The answer is to be an exact copy of the lines below running from the line with "Una forma fácil" down to the line with "Además la aplicación", both ends included, and nothing more.

> _RECORDS SUPPLIED_
Segment Open

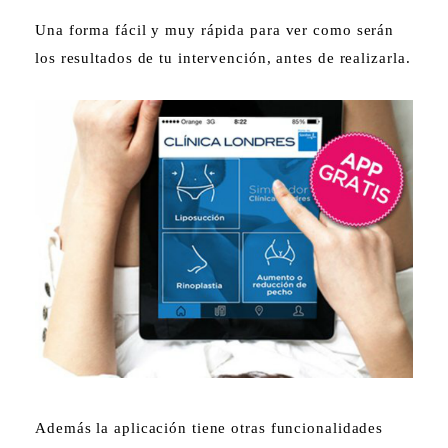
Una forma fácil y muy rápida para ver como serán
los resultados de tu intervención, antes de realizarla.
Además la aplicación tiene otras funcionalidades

Segment Closed
Segment Open

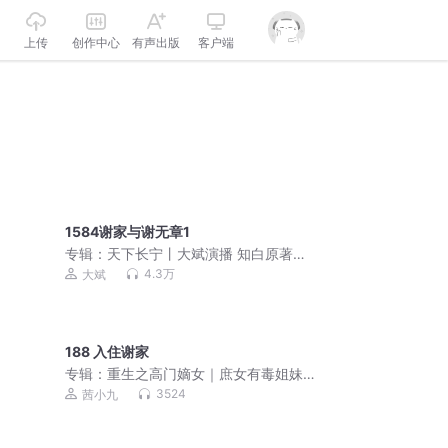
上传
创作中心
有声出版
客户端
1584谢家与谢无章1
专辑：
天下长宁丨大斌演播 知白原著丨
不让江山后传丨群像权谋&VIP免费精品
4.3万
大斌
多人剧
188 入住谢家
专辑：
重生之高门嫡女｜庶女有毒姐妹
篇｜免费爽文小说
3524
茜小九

Segment Closed

> _FINISHED EXERCISE_
Una forma fácil y muy rápida para ver como serán
los resultados de tu intervención, antes de realizarla.
Además la aplicación tiene otras funcionalidades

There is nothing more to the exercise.